= Work item =
Copy each of the entries below faithfully, setting aside any pictures.
<<<<
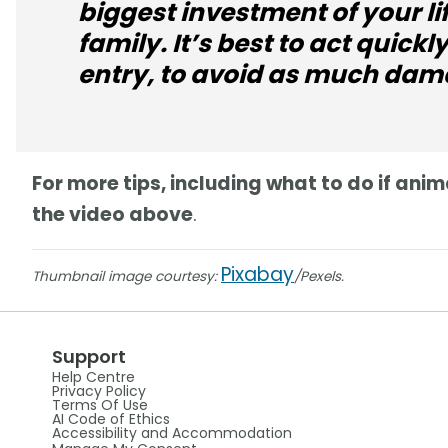
biggest investment of your li
family. It’s best to act quickly 
entry, to avoid as much dam
For more tips, including what to do if an
the video above
.
Pixabay
Thumbnail image courtesy:
/Pexels.
Support
Help Centre
Privacy Policy
Terms Of Use
AI Code of Ethics
Accessibility and Accommodation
>>>>
= Output below =
biggest investment of your li
family. It’s best to act quickly 
entry, to avoid as much dam
For more tips, including what to do if an
the video above
.
Pixabay
Thumbnail image courtesy:
/Pexels.
Support
Help Centre
Privacy Policy
Terms Of Use
AI Code of Ethics
Accessibility and Accommodation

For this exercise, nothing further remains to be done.